[Extracted page text data]
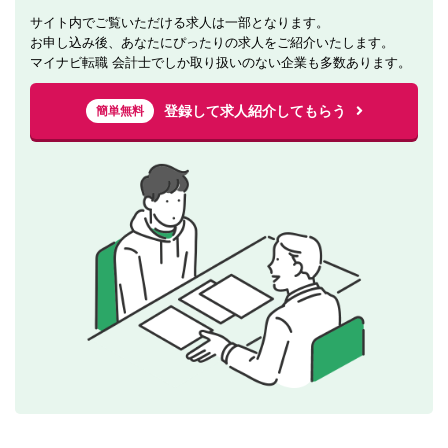
サイト内でご覧いただける求人は一部となります。
お申し込み後、あなたにぴったりの求人をご紹介いたします。
マイナビ転職 会計士でしか取り扱いのない企業も多数あります。
登録して求人紹介してもらう
簡単無料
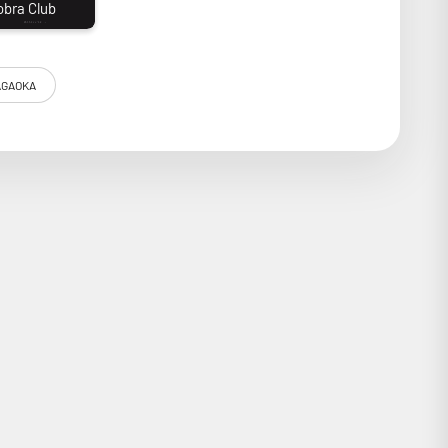
GAOKA
un diamant elliptique monté sur cantilever en boron,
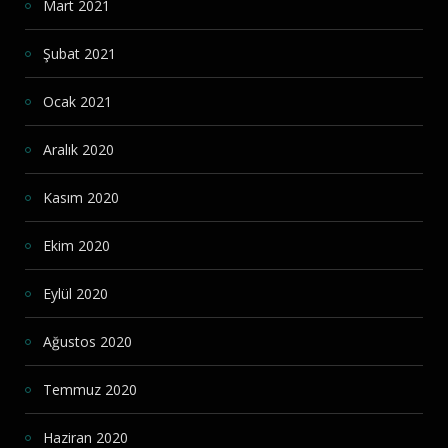
Mart 2021
Şubat 2021
Ocak 2021
Aralık 2020
Kasım 2020
Ekim 2020
Eylül 2020
Ağustos 2020
Temmuz 2020
Haziran 2020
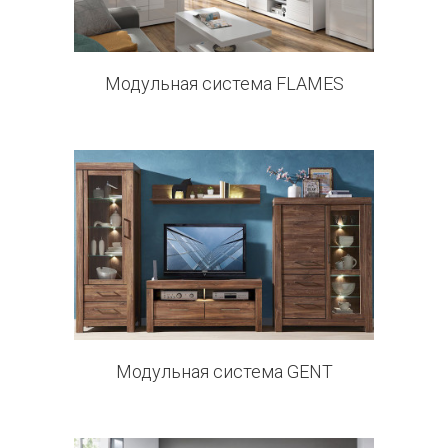
Модульная система FLAMES
11 products
Модульная система GENT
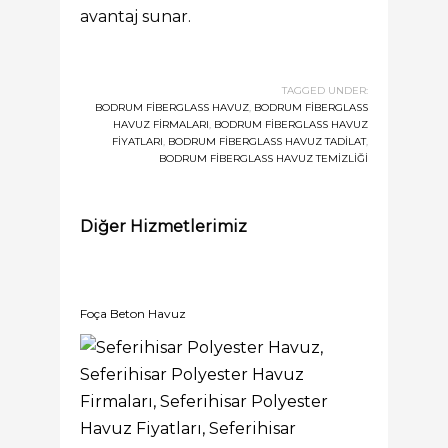
avantaj sunar.
TAGGED UNDER:
BODRUM FIBERGLASS HAVUZ
,
BODRUM FIBERGLASS
HAVUZ FIRMALARI
,
BODRUM FIBERGLASS HAVUZ
FIYATLARI
,
BODRUM FIBERGLASS HAVUZ TADILAT
,
BODRUM FIBERGLASS HAVUZ TEMIZLIĞI
Diğer Hizmetlerimiz
Foça Beton Havuz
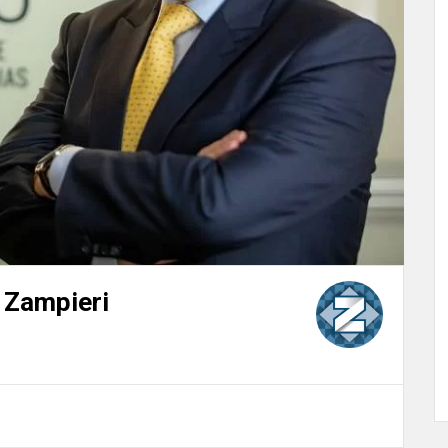
 Zampieri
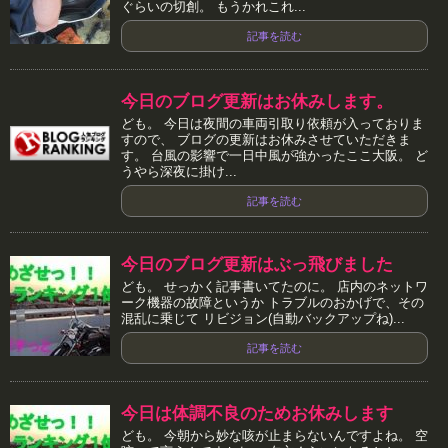
ぐらいの切創。 もうかれこれ...
記事を読む
今日のブログ更新はお休みします。
ども。 今日は夜間の車両引取り依頼が入っておりま
すので、 ブログの更新はお休みさせていただきま
す。 台風の影響で一日中風が強かったここ大阪。 ど
うやら深夜に掛け...
記事を読む
今日のブログ更新はぶっ飛びました
ども。 せっかく記事書いてたのに。 店内のネットワ
ーク機器の故障というか トラブルのおかげで、その
混乱に乗じて リビジョン(自動バックアップね)...
記事を読む
今日は体調不良のためお休みします
ども。 今朝から妙な咳が止まらないんですよね。 空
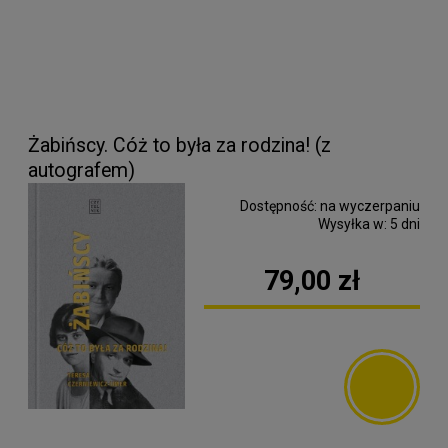
Żabińscy. Cóż to była za rodzina! (z
autografem)
Dostępność:
na wyczerpaniu
Wysyłka w:
5 dni
79,00 zł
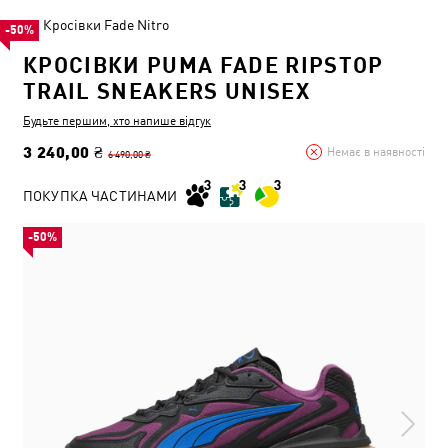
Кросівки Fade Nitro
-50%
КРОСІВКИ PUMA FADE RIPSTOP
TRAIL SNEAKERS UNISEX
Будьте першим, хто напише відгук
3 240,00 ₴
Немає в наявності
6 490,00 ₴
ПОКУПКА ЧАСТИНАМИ
-50%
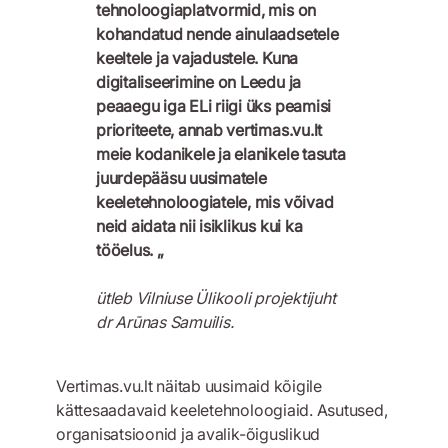
tehnoloogiaplatvormid, mis on
kohandatud nende ainulaadsetele
keeltele ja vajadustele. Kuna
digitaliseerimine on Leedu ja
peaaegu iga ELi riigi üks peamisi
prioriteete, annab vertimas.vu.lt
meie kodanikele ja elanikele tasuta
juurdepääsu uusimatele
keeletehnoloogiatele, mis võivad
neid aidata nii isiklikus kui ka
tööelus. „
ütleb Vilniuse Ülikooli projektijuht
dr Arūnas Samuilis.
Vertimas.vu.lt näitab uusimaid kõigile
kättesaadavaid keeletehnoloogiaid. Asutused,
organisatsioonid ja avalik-õiguslikud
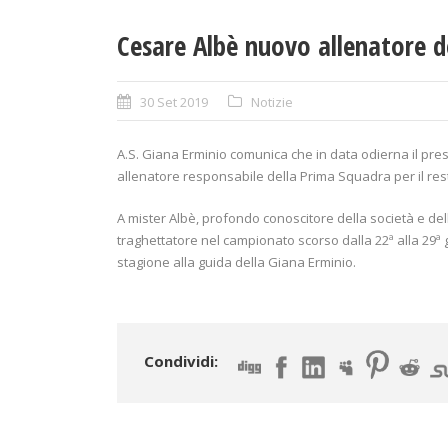
Cesare Albè nuovo allenatore d
30 Set 2019
Notizie
A.S. Giana Erminio comunica che in data odierna il pre
allenatore responsabile della Prima Squadra per il res
A mister Albè, profondo conoscitore della società e del
traghettatore nel campionato scorso dalla 22ª alla 29ª 
stagione alla guida della Giana Erminio.
Condividi:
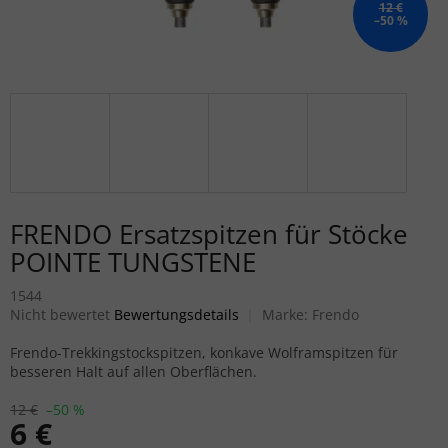
12 €
–50 %
FRENDO Ersatzspitzen für Stöcke
POINTE TUNGSTENE
1544
Die durchschnittliche Produktbewertung ist 0,0 von 5 Sternen.
Nicht bewertet
Bewertungsdetails
Marke:
Frendo
Frendo-Trekkingstockspitzen, konkave Wolframspitzen für
besseren Halt auf allen Oberflächen.
12 €
–50 %
6 €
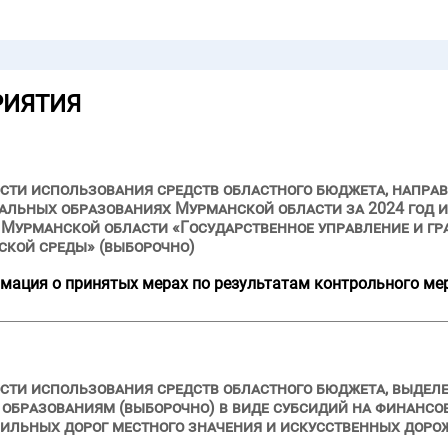
РИЯТИЯ
сти использования средств областного бюджета, напра
льных образованиях Мурманской области за 2024 год и 
Мурманской области «Государственное управление и гр
ской среды» (выборочно)
мация о принятых мерах по результатам контрольного ме
сти использования средств областного бюджета, выделе
образованиям (выборочно) в виде субсидий на финансо
ильных дорог местного значения и искусственных дорож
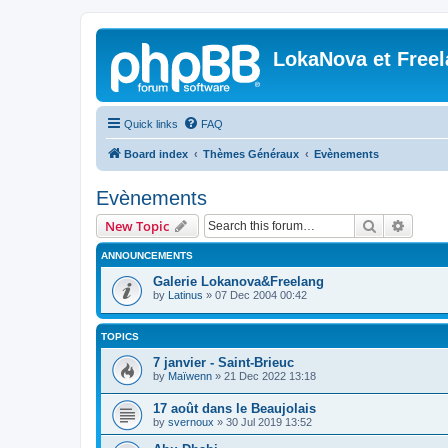
LokaNova et Free
Quick links
FAQ
Board index
Thèmes Généraux
Evènements
Evènements
Search
Advanc
New Topic
ANNOUNCEMENTS
Galerie Lokanova&Freelang
by
Latinus
»
07 Dec 2004 00:42
TOPICS
7 janvier - Saint-Brieuc
by
Maïwenn
»
21 Dec 2022 13:18
17 août dans le Beaujolais
by
svernoux
»
30 Jul 2019 13:52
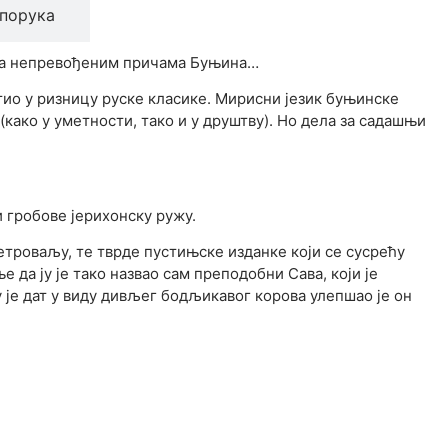
порука
ада непревођеним причама Буњина…
ио у ризницу руске класике. Мирисни језик буњинске
како у уметности, тако и у друштву). Но дела за садашњи
и гробове јерихонску ружу.
етроваљу, те тврде пустињске изданке који се сусрећу
да ју је тако назвао сам преподобни Сава, који је
 је дат у виду дивљег бодљикавог корова улепшао је он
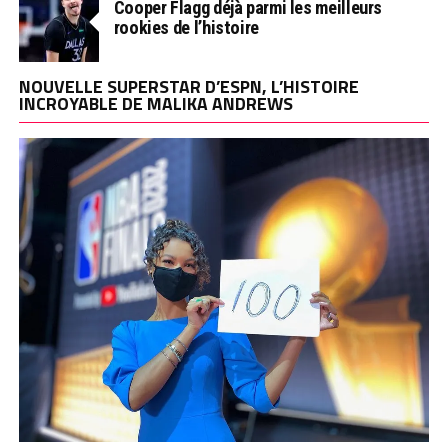
Cooper Flagg déjà parmi les meilleurs
rookies de l’histoire
NOUVELLE SUPERSTAR D’ESPN, L’HISTOIRE
INCROYABLE DE MALIKA ANDREWS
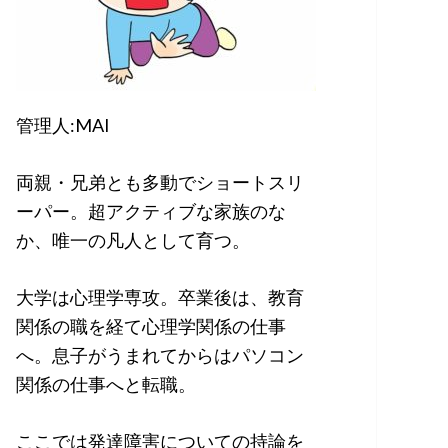
管理人:MAI
両親・兄弟とも多動でショートスリ
ーパー。超アクティブな家族のな
か、唯一の凡人として育つ。
大学は心理学専攻。卒業後は、教育
関係の職を経て心理学関係の仕事
へ。息子がうまれてからはパソコン
関係の仕事へと転職。
ここでは発達障害についての持論を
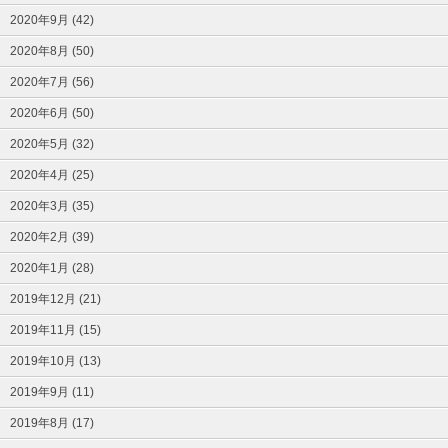
2020年9月 (42)
2020年8月 (50)
2020年7月 (56)
2020年6月 (50)
2020年5月 (32)
2020年4月 (25)
2020年3月 (35)
2020年2月 (39)
2020年1月 (28)
2019年12月 (21)
2019年11月 (15)
2019年10月 (13)
2019年9月 (11)
2019年8月 (17)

▶ **YOUR GOAL**
Return the data above in its exact wording, with none of the pictures.

▶ **YOUR SOLUTION**
サイト内でご覧いただける求人は一部となります。
お申し込み後、あなたにぴったりの求人をご紹介いたします。
マイナビ転職 会計士でしか取り扱いのない企業も多数あります。
登録して求人紹介してもらう
簡単無料
GAOKA
un diamant elliptique monté sur cantilever en boron,
Mart 2021
Şubat 2021
Ocak 2021
Aralık 2020
Kasım 2020
Ekim 2020
Eylül 2020
Ağustos 2020
Temmuz 2020
Haziran 2020
Модульная система FLAMES
11 products
Модульная система GENT
avantaj sunar.
TAGGED UNDER:
BODRUM FIBERGLASS HAVUZ
,
BODRUM FIBERGLASS
HAVUZ FIRMALARI
,
BODRUM FIBERGLASS HAVUZ
FIYATLARI
,
BODRUM FIBERGLASS HAVUZ TADILAT
,
BODRUM FIBERGLASS HAVUZ TEMIZLIĞI
Diğer Hizmetlerimiz
Foça Beton Havuz
 Zampieri
ぐらいの切創。 もうかれこれ...
記事を読む
今日のブログ更新はお休みします。
ども。 今日は夜間の車両引取り依頼が入っておりま
すので、 ブログの更新はお休みさせていただきま
す。 台風の影響で一日中風が強かったここ大阪。 ど
うやら深夜に掛け...
記事を読む
今日のブログ更新はぶっ飛びました
ども。 せっかく記事書いてたのに。 店内のネットワ
ーク機器の故障というか トラブルのおかげで、その
混乱に乗じて リビジョン(自動バックアップね)...
記事を読む
今日は体調不良のためお休みします
ども。 今朝から妙な咳が止まらないんですよね。 空
Żabińscy. Cóż to była za rodzina! (z
autografem)
Dostępność:
na wyczerpaniu
Wysyłka w:
5 dni
79,00 zł
Кросівки Fade Nitro
-50%
КРОСІВКИ PUMA FADE RIPSTOP
TRAIL SNEAKERS UNISEX
Будьте першим, хто напише відгук
3 240,00 ₴
Немає в наявності
6 490,00 ₴
ПОКУПКА ЧАСТИНАМИ
-50%
tehnoloogiaplatvormid, mis on
kohandatud nende ainulaadsetele
keeltele ja vajadustele. Kuna
digitaliseerimine on Leedu ja
peaaegu iga ELi riigi üks peamisi
prioriteete, annab vertimas.vu.lt
meie kodanikele ja elanikele tasuta
juurdepääsu uusimatele
keeletehnoloogiatele, mis võivad
neid aidata nii isiklikus kui ka
tööelus. „
ütleb Vilniuse Ülikooli projektijuht
dr Arūnas Samuilis.
Vertimas.vu.lt näitab uusimaid kõigile
kättesaadavaid keeletehnoloogiaid. Asutused,
organisatsioonid ja avalik-õiguslikud
Cesare Albè nuovo allenatore d
30 Set 2019
Notizie
A.S. Giana Erminio comunica che in data odierna il pre
allenatore responsabile della Prima Squadra per il res
A mister Albè, profondo conoscitore della società e del
traghettatore nel campionato scorso dalla 22ª alla 29ª 
stagione alla guida della Giana Erminio.
Condividi:
12 €
–50 %
FRENDO Ersatzspitzen für Stöcke
POINTE TUNGSTENE
1544
Die durchschnittliche Produktbewertung ist 0,0 von 5 Sternen.
Nicht bewertet
Bewertungsdetails
Marke:
Frendo
Frendo-Trekkingstockspitzen, konkave Wolframspitzen für
besseren Halt auf allen Oberflächen.
12 €
–50 %
6 €
РИЯТИЯ
сти использования средств областного бюджета, напра
льных образованиях Мурманской области за 2024 год и 
Мурманской области «Государственное управление и гр
ской среды» (выборочно)
мация о принятых мерах по результатам контрольного ме
сти использования средств областного бюджета, выделе
образованиям (выборочно) в виде субсидий на финансо
ильных дорог местного значения и искусственных дорож
LokaNova et Free
Quick links
FAQ
Board index
Thèmes Généraux
Evènements
Evènements
Search
Advanc
New Topic
ANNOUNCEMENTS
Galerie Lokanova&Freelang
by
Latinus
»
07 Dec 2004 00:42
TOPICS
7 janvier - Saint-Brieuc
by
Maïwenn
»
21 Dec 2022 13:18
17 août dans le Beaujolais
by
svernoux
»
30 Jul 2019 13:52
порука
ада непревођеним причама Буњина…
ио у ризницу руске класике. Мирисни језик буњинске
како у уметности, тако и у друштву). Но дела за садашњи
и гробове јерихонску ружу.
етроваљу, те тврде пустињске изданке који се сусрећу
да ју је тако назвао сам преподобни Сава, који је
 је дат у виду дивљег бодљикавог корова улепшао је он
Cooper Flagg déjà parmi les meilleurs
rookies de l’histoire
NOUVELLE SUPERSTAR D’ESPN, L’HISTOIRE
INCROYABLE DE MALIKA ANDREWS
管理人:MAI
両親・兄弟とも多動でショートスリ
ーパー。超アクティブな家族のな
か、唯一の凡人として育つ。
大学は心理学専攻。卒業後は、教育
関係の職を経て心理学関係の仕事
へ。息子がうまれてからはパソコン
関係の仕事へと転職。
ここでは発達障害についての持論を
2020年9月 (42)
2020年8月 (50)
2020年7月 (56)
2020年6月 (50)
2020年5月 (32)
2020年4月 (25)
2020年3月 (35)
2020年2月 (39)
2020年1月 (28)
2019年12月 (21)
2019年11月 (15)
2019年10月 (13)
2019年9月 (11)
2019年8月 (17)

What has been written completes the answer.